Monday, July 15, 2013

Rain Running

To kick off John's Aquaphor NYC Triathlon weekend (more on this tomorrow) my mother was saintly enough to take our kids for 48 hours -- the longest J and I have been without kids.  All hail the "Sherpa Grandma".

As soon as I got back from dropping them off I wanted to plop my butt on the couch.  However, I went out in the rain and got my 90 minute run done (as per my July goals).  It was pouring raining.  POURING.
This picture doesn't do the rain justice.
This run goes down in the books as one of the most life altering runs I have had to date.  Not due to physical performance but due to the lasting impact it has had on my thoughts on life (not just sport).  I ran the majority of this run with no music.  Being alone with my thoughts and listening to my body work was equal parts profound and zen.  I left an overabundance of negative thought, doubt, and emotional nonsense on the pavement.  It was a rebirth...pruned skin and all.

It took me a few days to process the experience and here are some of my personal observations:

We all get to a place where believing in ourselves is a stumbling block.  We allow self doubt to cloud our minds and limit our dreams.  In my experience, having the tenacity to "push" through these limiting thoughts is what turns faith into belief.

But HOW?  How do you push through these limiting thoughts?
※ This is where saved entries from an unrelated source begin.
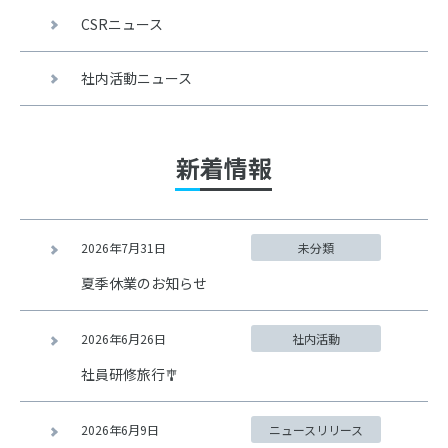
CSRニュース
社内活動ニュース
新着情報
2026年7月31日
未分類
夏季休業のお知らせ
2026年6月26日
社内活動
社員研修旅行🎐
2026年6月9日
ニュースリリース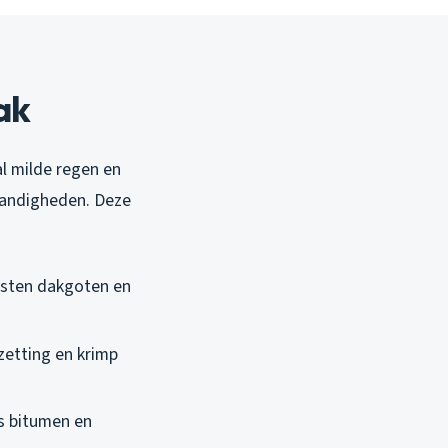
ak
l milde regen en
tandigheden. Deze
asten dakgoten en
zetting en krimp
s bitumen en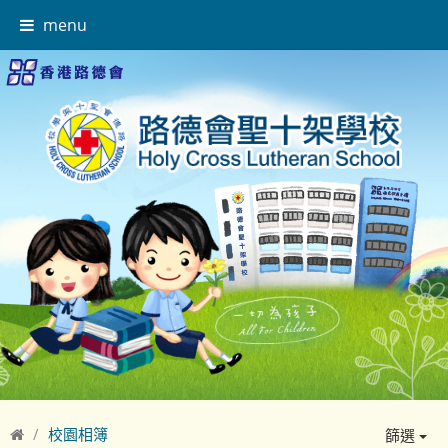
menu
校園相簿
篩選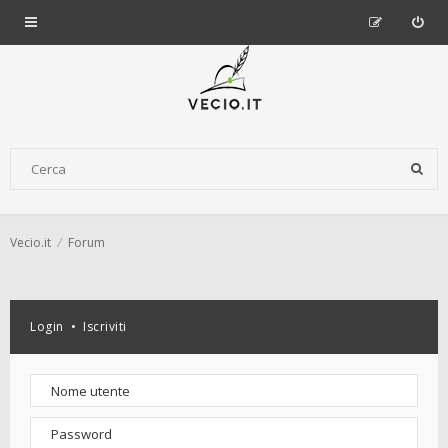
Vecio.it
Forum
Login
•
Iscriviti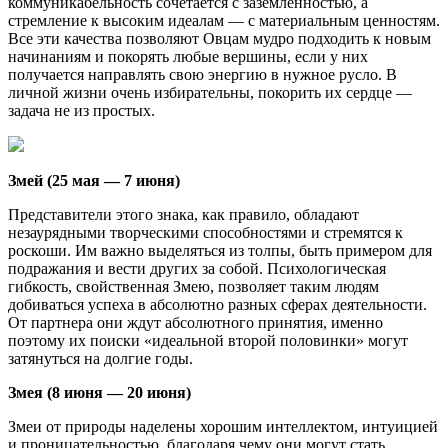
коммуникабельность сочетается с заземленностью, а
стремление к высоким идеалам — с материальным ценностям.
Все эти качества позволяют Овцам мудро подходить к новым
начинаниям и покорять любые вершины, если у них
получается направлять свою энергию в нужное русло. В
личной жизни очень избирательны, покорить их сердце —
задача не из простых.
Змей (25 мая — 7 июня)
Представители этого знака, как правило, обладают
незаурядными творческими способностями и стремятся к
роскоши. Им важно выделяться из толпы, быть примером для
подражания и вести других за собой. Психологическая
гибкость, свойственная Змею, позволяет таким людям
добиваться успеха в абсолютно разных сферах деятельности.
От партнера они ждут абсолютного принятия, именно
поэтому их поиски «идеальной второй половинки» могут
затянуться на долгие годы.
Змея (8 июня — 20 июня)
Змеи от природы наделены хорошим интеллектом, интуицией
и проницательностью, благодаря чему они могут стать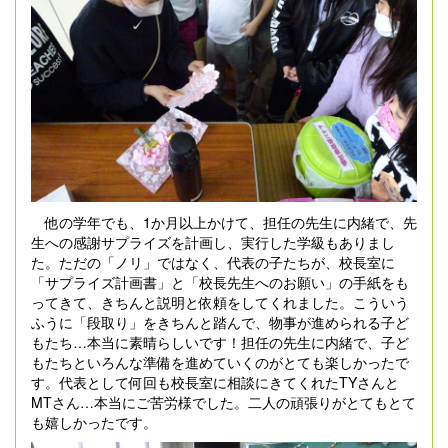
他の学年でも、1か月以上かけて、担任の先生に内緒で、先
生への感謝サプライズを計画し、実行した学級もありまし
た。ただの「ノリ」ではなく、代表の子たちが、校長室に
「サプライズ計画書」と「校長先生へのお願い」の手紙をも
ってきて、きちんと説明と依頼をしてくれました。こういう
ふうに「段取り」をきちんと踏んで、物事が進められる子ど
もたち…本当に素晴らしいです！担任の先生に内緒で、子ど
もたちといろんな準備を進めていくのがとても楽しかったで
す。代表として何回も校長室に相談にきてくれたTYさんと
MTさん…本当にご苦労様でした。二人の頑張りがとてもとて
も嬉しかったです。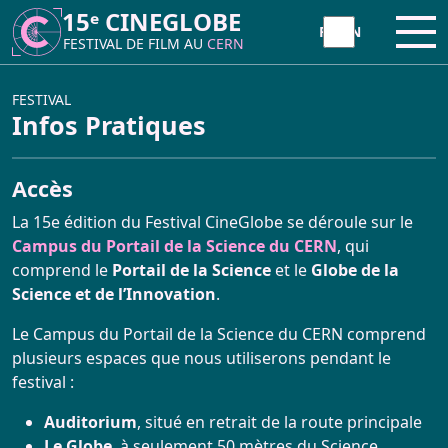
15ᵉ CINEGLOBE
15ᵉ CINEGLOBE
Ouvr
Ouvr
FESTIVAL DE FILM AU
FESTIVAL DE FILM AU
CERN
CERN
À PROPOS
FESTIVAL
Infos Pratiques
CineGlobe ?
INITIATIVE
Accès
Partenaires
La 15e édition du Festival CineGlobe se déroule sur le
Atelier Animation Moviola
FESTIVAL
Campus du Portail de la Science du CERN
, qui
Newsletter
comprend le
Portail de la Science
et le
Globe de la
Atelier Tetra Pak Camera
Science et de l’Innovation
.
Programme 2026
Contact
Le Campus du Portail de la Science du CERN comprend
Cinema Caravane
plusieurs espaces que nous utiliserons pendant le
CineGlobe 2026 – Photo Album
festival :
Minima Cinema
Retour sur la 15ème édition
Auditorium
, situé en retrait de la route principale
Le Globe
, à seulement 50 mètres du Science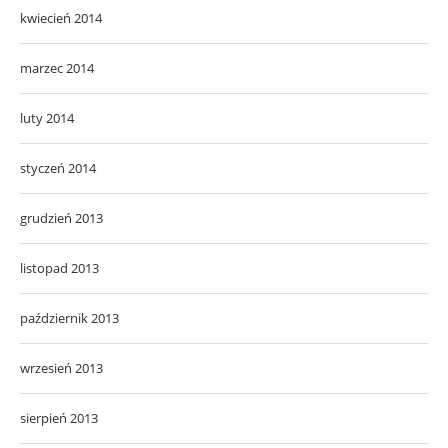
kwiecień 2014
marzec 2014
luty 2014
styczeń 2014
grudzień 2013
listopad 2013
październik 2013
wrzesień 2013
sierpień 2013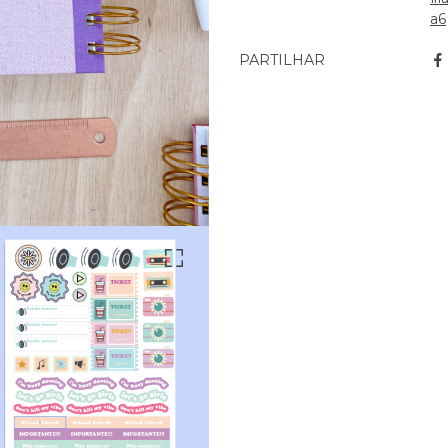
a6
PARTILHAR
Características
Here is what I have found to be true for me:

  • Find a place in your mind where you can "sit" in compassionate observation of your thoughts and feelings.  
  • Practice patience and love for yourself (and others).  
  • Respect your choices in this moment.
  • Embrace your fears. 
  • Just be. 
In time, belief will overtake the limiting thoughts and energy for your goals will flow freely. 

I realize I use the word "push" which gives an aggressive tone.  Conversely, I use the word "sit" which gives a more passive tone.  I briefly thought about trying to find a word other than "push" but in the end it is the balance of aggressive pursuit and passive vigilance that somehow made this process work...for me.